TOPOS

EL SEÑOR DE LOS TOPOS

El señor de los topos tiene una casa soleada con un cierre de mirto que no llega a la cintura. Desde fuera se ve lo pequeña que es la casa, y lo pequeña que es la huerta, donde crece una ruda, y unos geranios muy viejos, ya casi arborescentes.

Bajo el patín de la escalera hay una bola de la yerba del aire de esas que medran en la selva colgadas de una liana; sabe Dios de dónde vino, sabe Dios de qué barco.

La puerta tiene a modo de alpendre una uralita transparente de la que cuelga un paraguas cerrado, y una gabardina, sobre unos zuecos de abedul que se llenan de sol cuando no llueve. Todo muy a mano, todo a la vista. Se ve que no tiene miedo de que le roben o, tal vez, lo que el señor de los topos posee, nadie puede robarlo. Todos los días recorre a pie varios kilómetros de una finca a otra, que hay que ver los gramiles, los cepos, le dice a su mujer con dulzura para sacarla de la casa. Y aunque truene y aunque llueva y aunque sople el noroeste, no deja de salir, ni deja a su mujer sóla: necesita andar. Está enferma. Por eso la lleva de la mano como a una niña, mientras se le filtra el amor como agua de lluvia por los ojos, si la mira; por la piel, si la toca.

El señor de los topos nació en los altos de la Regueira, pero está demasiado moreno para ser un paisano gallego, más bien parece un campesino zamorano con la escorrentía de las cárcavas en el rostro. Trabajó veinte años en las minas asturianas, de donde debió traerse las palabra topinera, cuyas sílabas transporta de una finca a otra, como la tierra que se le incrusta en las uñas. Su padre también cazaba topos. Recuerda que le contó que con la piel del topo, suave y negra como el terciopelo negro, se hacían gorros para los obispos de Betanzos.

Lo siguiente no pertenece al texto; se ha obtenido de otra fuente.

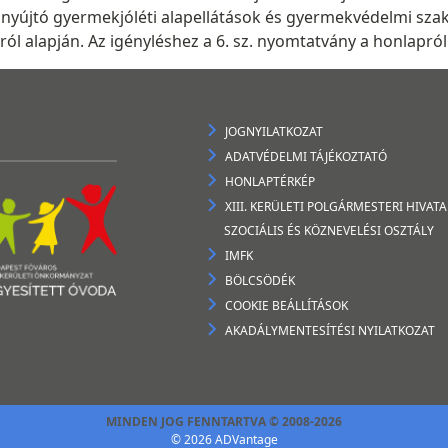
újtó gyermekjóléti alapellátások és gyermekvédelmi szakell
l alapján. Az igényléshez a 6. sz. nyomtatvány a honlapról 
JOGNYILATKOZAT
ADATVÉDELMI TÁJÉKOZTATÓ
HONLAPTÉRKÉP
XIII. KERÜLETI POLGÁRMESTERI HIVATA
SZOCIÁLIS ÉS KÖZNEVELÉSI OSZTÁLY
IMFK
BÖLCSÖDÉK
COOKIE BEÁLLÍTÁSOK
AKADÁLYMENTESÍTÉSI NYILATKOZAT
MINDEN JOG FENNTARTVA © 2008-2026
© 2026 ADVantage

Para cazar un topo, lo primero que hay que hacer es armarse de paciencia. Después hay que mirar las topineras, esos terrones de tierra fresca, desmenuzada, que parecen sobre la hierba los puntos suspensivos de una frase….Y en el último terrón, se coloca el gramil o cepo o garduña, y se ponen dos pizarras para obstruir las salidas del túnel por el que circula el topo, y a veces la comadreja, de tal forma que, si pasa otra vez por allí, caerá en la trampa. Con el viento del sur, cae antes el topo.

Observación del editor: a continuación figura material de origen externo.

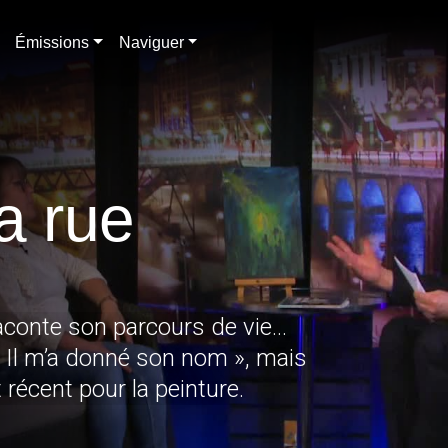
Émissions
Naviguer
a rue
e raconte son parcours de vie…
« Il m’a donné son nom », mais
 récent pour la peinture.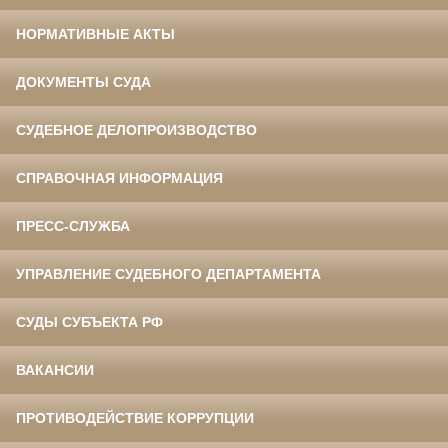
НОРМАТИВНЫЕ АКТЫ
ДОКУМЕНТЫ СУДА
СУДЕБНОЕ ДЕЛОПРОИЗВОДСТВО
СПРАВОЧНАЯ ИНФОРМАЦИЯ
ПРЕСС-СЛУЖБА
УПРАВЛЕНИЕ СУДЕБНОГО ДЕПАРТАМЕНТА
СУДЫ СУБЪЕКТА РФ
ВАКАНСИИ
ПРОТИВОДЕЙСТВИЕ КОРРУПЦИИ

A veces, se queda enganchado sólo por una mano, y con la otra sigue remando en su mar de tierra, queriendo hacer más carreros por donde correr, y donde encontrar merucos o miñocas o lombrices. Parece mentira, siendo tan pequeño, que tenga tanto instinto y tanto conocimiento, dice el señor de los topos antes de irse.

No hace esto por dinero, sino para tener una excusa para salir a la calle,y andar con su mujer de la mano, con una calma que hace no querer más esa felicidad de los amores desbordados, de las casas de altos cierres,del nombre en luces de neón, de la juventud y de la belleza; yo, al menos, la dejo ya para los otros, que yo ya solo quiero esa otra suerte de felicidad que deja cuando se va el señor de los topos.